第9回人間の安全保障フォーラム
に寄せるメッセージ
平成19年5月15日
第9回「人間の安全保障フォーラム」のご盛会を心よりお慶び申し上げます。また、林開倫ユネスコ協会会長様はじめ関係各位には日頃より世界平和に向けての活動にご尽力いただき心より敬意を表します。
世界を見渡したとき、特に中東やアフリカの国々など、いまだ戦争や貧困、感染症といった種々の要因により個人の安全な生活が脅かされている状況が続いており、また経済活動の拡大によって地球の環境問題やエネルギー問題も噴出しています。世界では13億人が1ドル以下で生活している現状です。

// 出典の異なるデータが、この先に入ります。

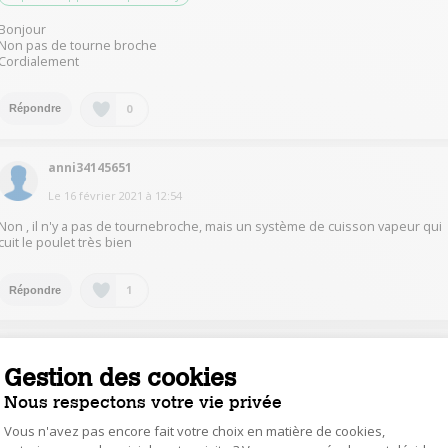
Bonjour
Non pas de tourne broche
Cordialement
0
Répondre
anni34145651
Le
16 février 2021
à
12:54
Non , il n'y a pas de tournebroche, mais un système de cuisson vapeur qui
cuit le poulet très bien
1
Répondre
jackdav
Gestion des cookies
Le
21 avril 2021
à
20:13
Nous respectons votre vie privée
Non , il n'y a pas de tournebroche, mais un système de cuisson vapeur qui
cuit le poulet très bien
Vous n'avez pas encore fait votre choix en matière de cookies,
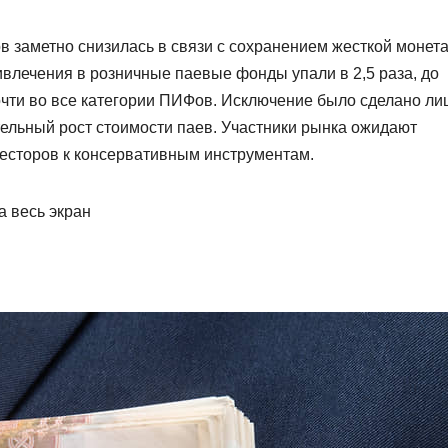
в заметно снизилась в связи с сохранением жесткой монет
ивлечения в розничные паевые фонды упали в 2,5 раза, до
очти во все категории ПИФов. Исключение было сделано ли
ельный рост стоимости паев. Участники рынка ожидают
есторов к консервативным инструментам.
а весь экран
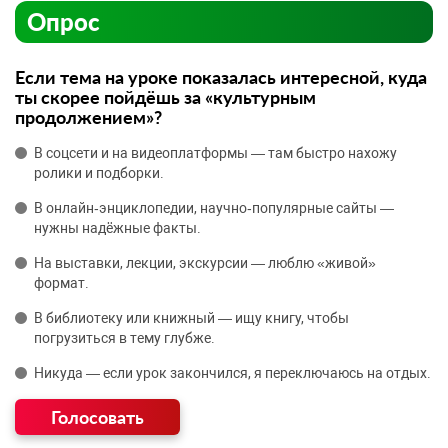
Опрос
Если тема на уроке показалась интересной, куда
ты скорее пойдёшь за «культурным
продолжением»?
В соцсети и на видеоплатформы — там быстро нахожу
ролики и подборки.
В онлайн‑энциклопедии, научно‑популярные сайты —
нужны надёжные факты.
На выставки, лекции, экскурсии — люблю «живой»
формат.
В библиотеку или книжный — ищу книгу, чтобы
погрузиться в тему глубже.
Никуда — если урок закончился, я переключаюсь на отдых.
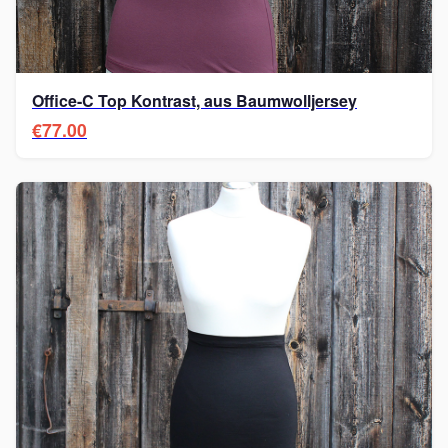
Office-C Top Kontrast, aus Baumwolljersey
€77.00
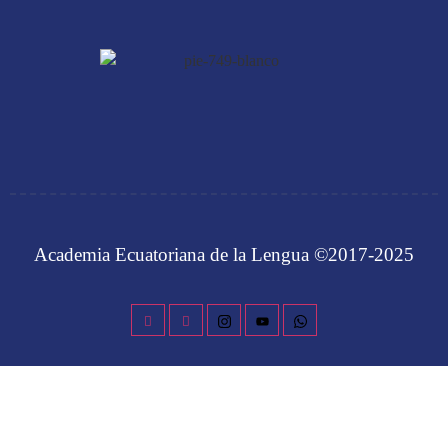
Academia Ecuatoriana de la Lengua ©2017-2025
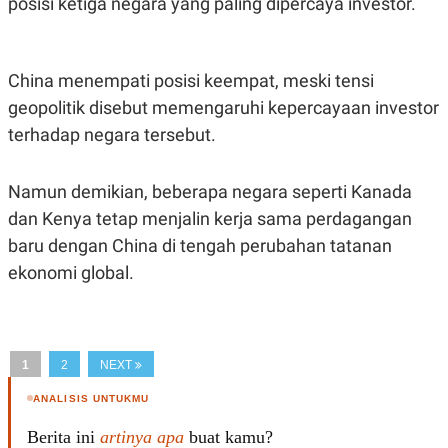
posisi ketiga negara yang paling dipercaya investor.
C
L
A
E
D
A
E
S
M
E
China menempati posisi keempat, meski tensi
Y
.
I
geopolitik disebut memengaruhi kepercayaan investor
D
terhadap negara tersebut.
L
K
A
I
N
N
Namun demikian, beberapa negara seperti Kanada
G
E
G
R
dan Kenya tetap menjalin kerja sama perdagangan
A
J
N
A
baru dengan China di tengah perubahan tatanan
A
E
ekonomi global.
N
M
C
I
E
T
T
E
A
N
K
1
2
NEXT
E
A
P
D
ANALISIS UNTUKMU
A
V
P
E
Berita ini
artinya apa
buat kamu?
E
R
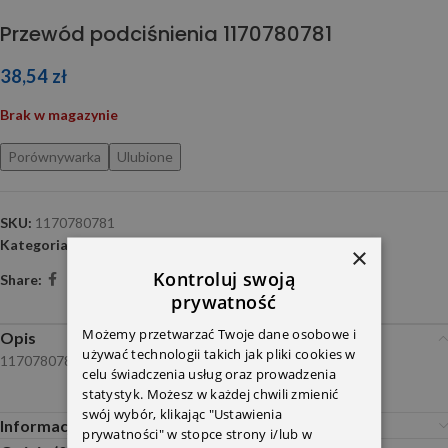
Przewód podciśnienia 1170780781
38,54
zł
Brak w magazynie
Porównywarka
Ulubione
SKU:
1170780781
Kategoria:
Sprężanie i podciśnienie
×
Kontroluj swoją
Share:
prywatność
Możemy przetwarzać Twoje dane osobowe i
Opis
używać technologii takich jak pliki cookies w
1170780781
celu świadczenia usług oraz prowadzenia
statystyk. Możesz w każdej chwili zmienić
swój wybór, klikając "Ustawienia
Informacje dodatkowe
prywatności" w stopce strony i/lub w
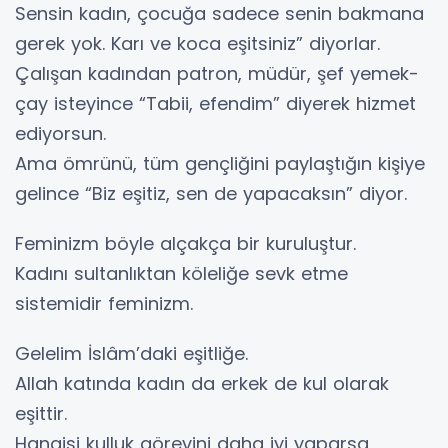
Sensin kadın, çocuğa sadece senin bakmana
gerek yok. Karı ve koca eşitsiniz” diyorlar.
Çalışan kadından patron, müdür, şef yemek-
çay isteyince “Tabii, efendim” diyerek hizmet
ediyorsun.
Ama ömrünü, tüm gençliğini paylaştığın kişiye
gelince “Biz eşitiz, sen de yapacaksın” diyor.
Feminizm böyle alçakça bir kuruluştur.
Kadını sultanlıktan köleliğe sevk etme
sistemidir feminizm.
Gelelim İslâm’daki eşitliğe.
Allah katında kadın da erkek de kul olarak
eşittir.
Hangisi kulluk görevini daha iyi yaparsa,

このような現状に対し、ここ数年「人間の安全保障」という考え方が注目されています。日本政府は1999年に国連に「人間の安全保障基金」を設立するのに尽力し、昨年の3月までに約335億円を拠出しました。こうした資金は、開発途上国や紛争下の国をはじめ多くの国の安全を確保し、生活水準の向上に向けて活用されています。現在では、学校に通えない子供たちへの教育支援や貧困撲滅のための職業訓練等、物的支援ばかりでなく国を支える人材の育成にも力を入れています。また、司法・行政制度の整備や経済インフラの整備、保健医療や教育の改善などを通じ、民主的で自立した「国づくり」を進めていくのが今後の課題です。
本日ご講演されるマリールイズさんはルワンダの内戦で傷ついた子供たちに教室で学ぶことで希望や夢を取り戻してもらうため学校を建設するという素晴らしい活動をされております。マリールイズさんのご尽力に心より敬意を表します。こうしたマリールイズさんのような民間の方々の力がこれからの「人間の安全保障」を推進していく上でとても重要になってきます。
一人ひとりの力により、こうした困難な状況におかれた人々の生活をそして社会を助けるのは大変なことですが、非政府組織(NGO)や政府、そして国際機関が国家の枠組みを越えて協調し、協力し合うことで、人間個人の尊厳が尊重される世界を確立し、ともに発展していくことも可能になるものと考えます。
本日お集まりの皆様には、国家のみならず、個人にとっての安全保障が確立した世界をつくっていくため、一層のご協力とご理解を頂けますようお願い申しあげます。
林開倫ユネスコ協会会長はじめ、関係各位の日頃よりの平和活動へのご尽力に感謝申しあげますとともに、ご参会の皆様のご健勝をお祈り申し上げ、フォーラムに寄せるメッセージと致します。